Your instructions: Would you transcribe the whole listing exactly, minus its pictures?

┌──

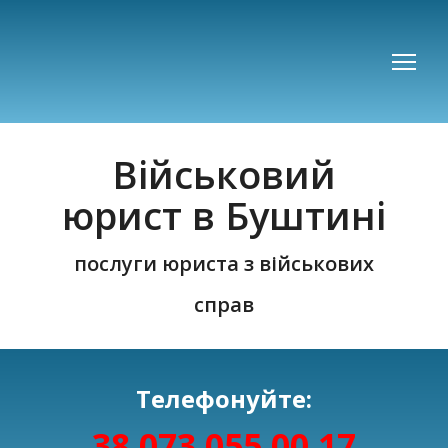
Військовий
юрист в Буштині
послуги юриста з військових
справ
Телефонуйте:
38 073 055 00 17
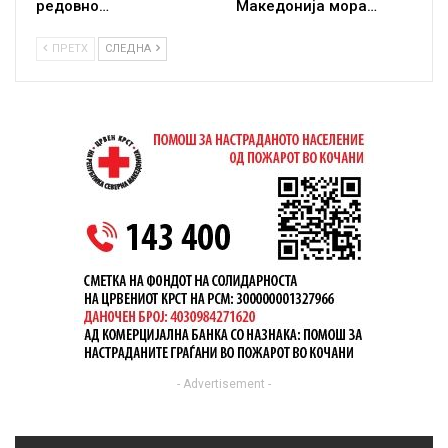
редовно…
Македонија мора…
ПРЕТХ
СЛЕДНА
- Advertisement -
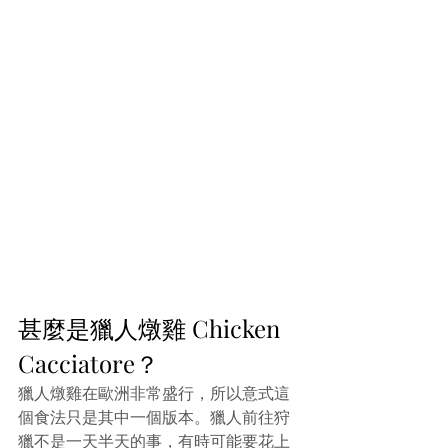
甚麼是獵人燉雞 Chicken 
Cacciatore？
獵人燉雞在歐洲非常盛行，所以意式這
個食法只是其中一個版本。獵人前往狩
獵不是一天半天的事，有時可能要花上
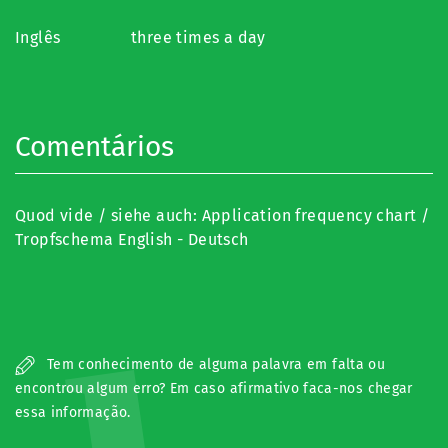
Inglês
three times a day
Comentários
Quod vide / siehe auch:
Application frequency chart /
Tropfschema English - Deutsch
Tem conhecimento de alguma palavra em falta ou
encontrou algum erro? Em caso afirmativo faca-nos chegar
essa informação.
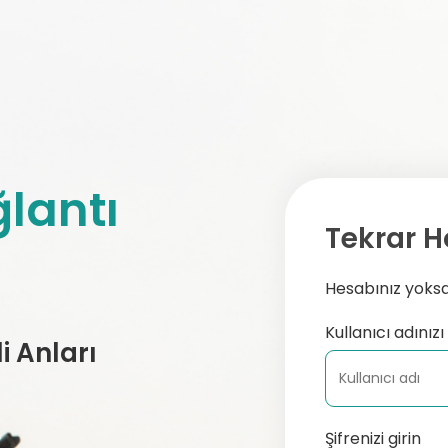
lantı
Tekrar H
Hesabınız yoksa,
Kullanıcı adınızı 
 Anları
Şifrenizi girin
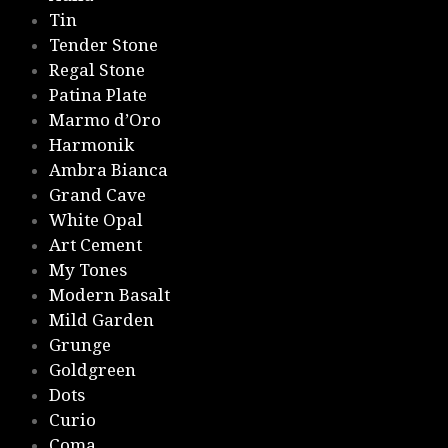
Tin
Tender Stone
Regal Stone
Patina Plate
Marmo d’Oro
Harmonik
Ambra Bianca
Grand Cave
White Opal
Art Cement
My Tones
Modern Basalt
Mild Garden
Grunge
Goldgreen
Dots
Curio
Coma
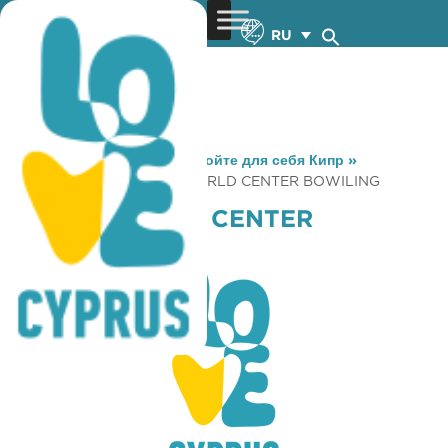
RU
You are here:
Home
»
Откройте для себя Кипр
»
Gastronomy
»
COSMIC WORLD CENTER BOWILING
COSMIC WORLD CENTER
BOWILING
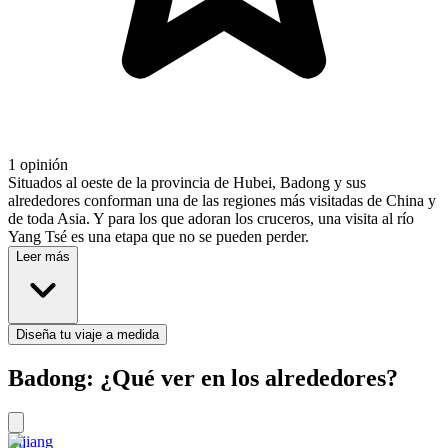
1 opinión
Situados al oeste de la provincia de Hubei, Badong y sus
alrededores conforman una de las regiones más visitadas de China y
de toda Asia. Y para los que adoran los cruceros, una visita al río
Yang Tsé es una etapa que no se pueden perder.
Leer más
Diseña tu viaje a medida
Badong: ¿Qué ver en los alrededores?
Lijiang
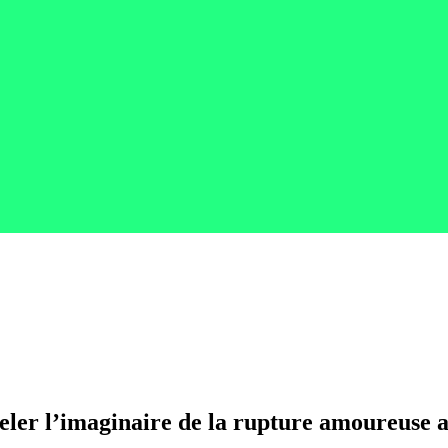
eler l’imaginaire de la rupture amoureuse 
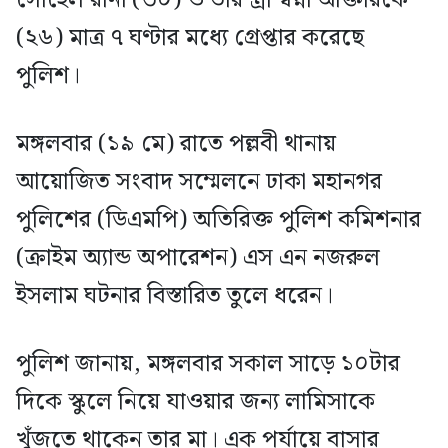
(২৬) মাত্র ৭ ঘণ্টার মধ্যে গ্রেপ্তার করেছে
পুলিশ।
মঙ্গলবার (১৯ মে) রাতে পল্লবী থানায়
আয়োজিত সংবাদ সম্মেলনে ঢাকা মহানগর
পুলিশের (ডিএমপি) অতিরিক্ত পুলিশ কমিশনার
(ক্রাইম অ্যান্ড অপারেশন) এস এন নজরুল
ইসলাম ঘটনার বিস্তারিত তুলে ধরেন।
পুলিশ জানায়, মঙ্গলবার সকাল সাড়ে ১০টার
দিকে স্কুলে নিয়ে যাওয়ার জন্য লামিসাকে
খুঁজতে থাকেন তার মা। এক পর্যায়ে বাসার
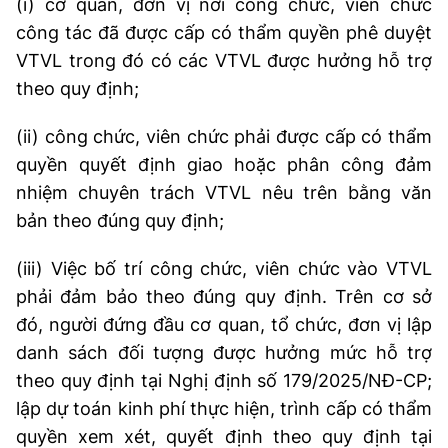
(i) cơ quan, đơn vị nơi công chức, viên chức
công tác đã được cấp có thẩm quyền phê duyệt
VTVL trong đó có các VTVL được hưởng hỗ trợ
theo quy định;
(ii) công chức, viên chức phải được cấp có thẩm
quyền quyết định giao hoặc phân công đảm
nhiệm chuyên trách VTVL nêu trên bằng văn
bản theo đúng quy định;
(iii) Việc bố trí công chức, viên chức vào VTVL
phải đảm bảo theo đúng quy định. Trên cơ sở
đó, người đứng đầu cơ quan, tổ chức, đơn vị lập
danh sách đối tượng được hưởng mức hỗ trợ
theo quy định tại Nghị định số 179/2025/NĐ-CP;
lập dự toán kinh phí thực hiện, trình cấp có thẩm
quyền xem xét, quyết định theo quy định tại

└──

Result for this task:
Військовий
юрист в Буштині
послуги юриста з військових
справ
Телефонуйте:
38 073 055 00 17
редовно…
Македонија мора…
ПРЕТХ
СЛЕДНА
- Advertisement -
甚麼是獵人燉雞 Chicken 
Cacciatore？
獵人燉雞在歐洲非常盛行，所以意式這
個食法只是其中一個版本。獵人前往狩
獵不是一天半天的事，有時可能要花上
Inglês
three times a day
Comentários
Quod vide / siehe auch:
Application frequency chart /
Tropfschema English - Deutsch
Tem conhecimento de alguma palavra em falta ou
encontrou algum erro? Em caso afirmativo faca-nos chegar
essa informação.
lantı
Tekrar H
Hesabınız yoksa,
Kullanıcı adınızı 
 Anları
Şifrenizi girin
Tin
Tender Stone
Regal Stone
Patina Plate
Marmo d’Oro
Harmonik
Ambra Bianca
Grand Cave
White Opal
Art Cement
My Tones
Modern Basalt
Mild Garden
Grunge
Goldgreen
Dots
Curio
Coma
RU
You are here:
Home
»
Откройте для себя Кипр
»
Gastronomy
»
COSMIC WORLD CENTER BOWILING
COSMIC WORLD CENTER
BOWILING
1 opinión
Situados al oeste de la provincia de Hubei, Badong y sus
alrededores conforman una de las regiones más visitadas de China y
de toda Asia. Y para los que adoran los cruceros, una visita al río
Yang Tsé es una etapa que no se pueden perder.
Leer más
Diseña tu viaje a medida
Badong: ¿Qué ver en los alrededores?
Lijiang
eler l’imaginaire de la rupture amoureuse 
(২৬) মাত্র ৭ ঘণ্টার মধ্যে গ্রেপ্তার করেছে
পুলিশ।
মঙ্গলবার (১৯ মে) রাতে পল্লবী থানায়
আয়োজিত সংবাদ সম্মেলনে ঢাকা মহানগর
পুলিশের (ডিএমপি) অতিরিক্ত পুলিশ কমিশনার
(ক্রাইম অ্যান্ড অপারেশন) এস এন নজরুল
ইসলাম ঘটনার বিস্তারিত তুলে ধরেন।
পুলিশ জানায়, মঙ্গলবার সকাল সাড়ে ১০টার
দিকে স্কুলে নিয়ে যাওয়ার জন্য লামিসাকে
খুঁজতে থাকেন তার মা। এক পর্যায়ে বাসার
(i) cơ quan, đơn vị nơi công chức, viên chức
công tác đã được cấp có thẩm quyền phê duyệt
VTVL trong đó có các VTVL được hưởng hỗ trợ
theo quy định;
(ii) công chức, viên chức phải được cấp có thẩm
quyền quyết định giao hoặc phân công đảm
nhiệm chuyên trách VTVL nêu trên bằng văn
bản theo đúng quy định;
(iii) Việc bố trí công chức, viên chức vào VTVL
phải đảm bảo theo đúng quy định. Trên cơ sở
đó, người đứng đầu cơ quan, tổ chức, đơn vị lập
danh sách đối tượng được hưởng mức hỗ trợ
theo quy định tại Nghị định số 179/2025/NĐ-CP;
lập dự toán kinh phí thực hiện, trình cấp có thẩm
quyền xem xét, quyết định theo quy định tại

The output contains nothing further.